It could have been any late fall day at Landis. The skies shifted ever so slowly from threatening clouds to cleansing rain and, suddenly, cleared. The weathered barn door of the Meeting House was thrown open, and as if on cue a luminous double rainbow spanning the Schoharie Valley appeared.
Though the Meeting House barn door is gone, the view seen through two walls of windows and glass doors is no less spectacular. A wrap-around deck has recently been enhanced by a stone retaining wall. Landscaping and a patio allowing additional seating are planned for the spring. And so the improvements to the Meeting House progress. Some, like those mentioned, are visible at first glance, while others quietly elevate the functionality of the facility. These enhancements include gravel paths, roof vents, a storage shed with counter space, a widened driveway, and additional outside lighting.
But the real magic is what has been happening inside and around the structure. Events, big and small, have filled the space with visitors: birthday celebrants, music aficionados and budding stars, picnickers, employee groups, and wedding parties. As Special Events Coordinator Wendy Kass said, “We’re just getting started.” She and Board President Jim Paley teamed up with local music promoters, Sam and Noël Bates and Jim Miller, to establish an Arts and Entertainment Committee and present two ongoing musical events, the Full Moon Music Series and the Landis Acoustic Music Series. These were joined by a host of other performances including the Upper Catskill String Quartet, the Albany Gay Men’s Chorus, and multiple Open Mic nights.
Next year’s schedule will be even better with other notable performers to attract new audiences. And then there are the weddings, Wendy’s area of special interest. After last year’s nearly half a dozen bookings, she has already had 42 additional inquiries. Rural weddings are trending, and Landis has proven itself an ideal choice for couples seeking a mix of rustic tranquility, simple elegance, and an unmatched scenic locale. Affordability and proximity to the Capital Region are other important assets. Wendy noted, “They are so welcomed; we’re a fast-growing part of the Arboretum .… This is from zero to 60 in three years.”

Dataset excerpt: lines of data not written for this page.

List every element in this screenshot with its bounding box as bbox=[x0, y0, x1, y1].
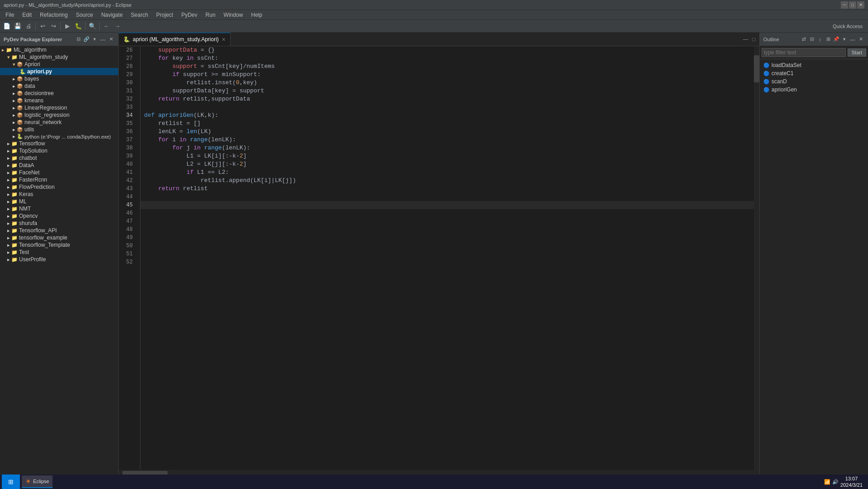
outline-item-aprioregen[interactable]: 🔵 aprioriGen bbox=[760, 86, 868, 94]
tree-item-tfexample[interactable]: ▸ 📁 tensorflow_example bbox=[0, 234, 118, 241]
tree-item-flowprediction[interactable]: ▸ 📁 FlowPrediction bbox=[0, 183, 118, 191]
sidebar-close-btn[interactable]: ✕ bbox=[107, 36, 115, 43]
tree-item-logreg[interactable]: ▸ 📦 logistic_regression bbox=[0, 111, 118, 119]
toolbar-undo[interactable]: ↩ bbox=[38, 21, 48, 31]
code-line-38: for j in range(lenLK): bbox=[140, 144, 754, 152]
taskbar-start-btn[interactable]: ⊞ bbox=[2, 475, 20, 489]
tree-item-tensorflow[interactable]: ▸ 📁 Tensorflow bbox=[0, 140, 118, 147]
folder-expand-icon: ▸ bbox=[7, 148, 10, 154]
code-line-31: supportData[key] = support bbox=[140, 87, 754, 95]
toolbar-search[interactable]: 🔍 bbox=[87, 21, 97, 31]
tree-item-dataa[interactable]: ▸ 📁 DataA bbox=[0, 162, 118, 169]
code-editor[interactable]: 26 27 28 29 30 31 32 33 34 35 36 37 38 3… bbox=[119, 46, 754, 470]
tree-item-topsolution[interactable]: ▸ 📁 TopSolution bbox=[0, 147, 118, 154]
menu-search[interactable]: Search bbox=[127, 11, 152, 19]
outline-item-createc1[interactable]: 🔵 createC1 bbox=[760, 69, 868, 77]
tab-max-btn[interactable]: □ bbox=[750, 36, 757, 43]
outline-min-btn[interactable]: — bbox=[849, 36, 856, 43]
folder-icon: 📁 bbox=[11, 235, 18, 241]
tree-label: UserProfile bbox=[19, 256, 46, 263]
tree-item-neural[interactable]: ▸ 📦 neural_network bbox=[0, 119, 118, 126]
folder-icon: 📁 bbox=[11, 249, 18, 255]
tree-item-userprofile[interactable]: ▸ 📁 UserProfile bbox=[0, 256, 118, 263]
outline-tools: ⇄ ⊟ ↕ ⊞ 📌 ▾ — ✕ bbox=[800, 36, 864, 43]
tray-network-icon: 📶 bbox=[824, 479, 830, 485]
code-editor-container: 26 27 28 29 30 31 32 33 34 35 36 37 38 3… bbox=[119, 46, 759, 470]
tree-item-fasterrcnn[interactable]: ▸ 📁 FasterRcnn bbox=[0, 176, 118, 183]
outline-sort-btn[interactable]: ↕ bbox=[816, 36, 824, 43]
toolbar-forward[interactable]: → bbox=[112, 21, 122, 31]
outline-sync-btn[interactable]: ⇄ bbox=[800, 36, 807, 43]
tree-item-tftemplate[interactable]: ▸ 📁 Tensorflow_Template bbox=[0, 241, 118, 249]
folder-icon: 📁 bbox=[11, 155, 18, 161]
tree-label: DataA bbox=[19, 162, 34, 168]
menu-refactoring[interactable]: Refactoring bbox=[36, 11, 71, 19]
folder-expand-icon: ▸ bbox=[7, 228, 10, 234]
window-controls: ─ □ ✕ bbox=[841, 1, 864, 9]
outline-item-loaddataset[interactable]: 🔵 loadDataSet bbox=[760, 61, 868, 69]
tree-item-python[interactable]: ▸ 🐍 python (e:\Progr ... conda3\python.e… bbox=[0, 133, 118, 140]
tree-item-tfapi[interactable]: ▸ 📁 Tensorflow_API bbox=[0, 227, 118, 234]
toolbar-save[interactable]: 💾 bbox=[13, 21, 23, 31]
tree-item-apriori[interactable]: ▾ 📦 Apriori bbox=[0, 61, 118, 68]
menu-edit[interactable]: Edit bbox=[19, 11, 35, 19]
tree-item-test[interactable]: ▸ 📁 Test bbox=[0, 249, 118, 256]
menu-run[interactable]: Run bbox=[202, 11, 219, 19]
folder-expand-icon: ▸ bbox=[7, 221, 10, 226]
outline-menu-btn[interactable]: ▾ bbox=[841, 36, 848, 43]
tree-item-shurufa[interactable]: ▸ 📁 shurufa bbox=[0, 220, 118, 227]
tree-item-linearreg[interactable]: ▸ 📦 LinearRegression bbox=[0, 104, 118, 111]
sidebar-link-btn[interactable]: 🔗 bbox=[83, 36, 90, 43]
maximize-button[interactable]: □ bbox=[849, 1, 856, 9]
toolbar-back[interactable]: ← bbox=[101, 21, 111, 31]
tree-item-chatbot[interactable]: ▸ 📁 chatbot bbox=[0, 154, 118, 162]
code-content[interactable]: supportData = {} for key in ssCnt: suppo… bbox=[140, 46, 754, 470]
toolbar-new[interactable]: 📄 bbox=[2, 21, 12, 31]
menu-help[interactable]: Help bbox=[247, 11, 266, 19]
tab-min-btn[interactable]: — bbox=[742, 36, 749, 43]
sidebar-minimize-btn[interactable]: — bbox=[99, 36, 106, 43]
tree-item-data[interactable]: ▸ 📦 data bbox=[0, 82, 118, 90]
taskbar-eclipse[interactable]: ☀ Eclipse bbox=[22, 475, 53, 488]
tree-item-ml[interactable]: ▸ 📁 ML bbox=[0, 198, 118, 205]
outline-close-btn[interactable]: ✕ bbox=[857, 36, 864, 43]
close-button[interactable]: ✕ bbox=[857, 1, 864, 9]
menu-pydev[interactable]: PyDev bbox=[178, 11, 201, 19]
menu-window[interactable]: Window bbox=[220, 11, 247, 19]
outline-pin-btn[interactable]: 📌 bbox=[833, 36, 840, 43]
sidebar-collapse-btn[interactable]: ⊟ bbox=[75, 36, 82, 43]
tree-item-kmeans[interactable]: ▸ 📦 kmeans bbox=[0, 97, 118, 104]
toolbar-print[interactable]: 🖨 bbox=[24, 21, 34, 31]
editor-tab-apriori[interactable]: 🐍 apriori (ML_algorithm_study.Apriori) ✕ bbox=[119, 33, 231, 46]
outline-item-scand[interactable]: 🔵 scanD bbox=[760, 77, 868, 86]
menu-source[interactable]: Source bbox=[72, 11, 96, 19]
minimize-button[interactable]: ─ bbox=[841, 1, 848, 9]
outline-start-button[interactable]: Start bbox=[848, 48, 866, 57]
tree-item-utils[interactable]: ▸ 📦 utils bbox=[0, 126, 118, 133]
scrollbar-thumb-h[interactable] bbox=[122, 471, 168, 475]
folder-icon: 📁 bbox=[11, 257, 18, 263]
tree-item-bayes[interactable]: ▸ 📦 bayes bbox=[0, 75, 118, 82]
tree-item-ml-study[interactable]: ▾ 📁 ML_algorithm_study bbox=[0, 53, 118, 61]
tree-item-opencv[interactable]: ▸ 📁 Opencv bbox=[0, 212, 118, 220]
tree-label: ML bbox=[19, 198, 27, 205]
tree-item-apriori-py[interactable]: 🐍 apriori.py bbox=[0, 68, 118, 75]
toolbar-redo[interactable]: ↪ bbox=[48, 21, 58, 31]
scrollbar-thumb-v[interactable] bbox=[754, 55, 759, 82]
toolbar-debug[interactable]: 🐛 bbox=[73, 21, 83, 31]
sidebar-menu-btn[interactable]: ▾ bbox=[91, 36, 98, 43]
toolbar-run[interactable]: ▶ bbox=[63, 21, 72, 31]
outline-collapse-btn[interactable]: ⊟ bbox=[808, 36, 815, 43]
editor-scrollbar-v[interactable] bbox=[754, 46, 759, 470]
tree-item-facenet[interactable]: ▸ 📁 FaceNet bbox=[0, 169, 118, 176]
menu-navigate[interactable]: Navigate bbox=[97, 11, 126, 19]
tree-item-decisiontree[interactable]: ▸ 📦 decisiontree bbox=[0, 90, 118, 97]
outline-filter-btn[interactable]: ⊞ bbox=[825, 36, 832, 43]
tree-item-keras[interactable]: ▸ 📁 Keras bbox=[0, 191, 118, 198]
tree-item-nmt[interactable]: ▸ 📁 NMT bbox=[0, 205, 118, 212]
menu-project[interactable]: Project bbox=[153, 11, 177, 19]
menu-file[interactable]: File bbox=[2, 11, 18, 19]
tree-item-ml-algorithm[interactable]: ▸ 📁 ML_algorithm bbox=[0, 46, 118, 53]
tab-close-btn[interactable]: ✕ bbox=[222, 37, 226, 43]
outline-filter-input[interactable] bbox=[762, 48, 846, 57]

Indeed, just a few years ago, none of this seemed possible. With the momentum fueled by the growth of the Arts & Entertainment and Special Events Committees, successful fundraising and grant writing, and enthusiastic response from the public and Arboretum supporters, “The Meeting House Complex” is becoming a reality. As Jim promised, “We’re not done yet.” The future might include solar panels, additional landscaping by the pond, and, of course, fully accessible bathrooms, making the Meeting House truly welcoming as a three-season classroom and event space. Wendy and Jim agree: “The sky’s the limit.”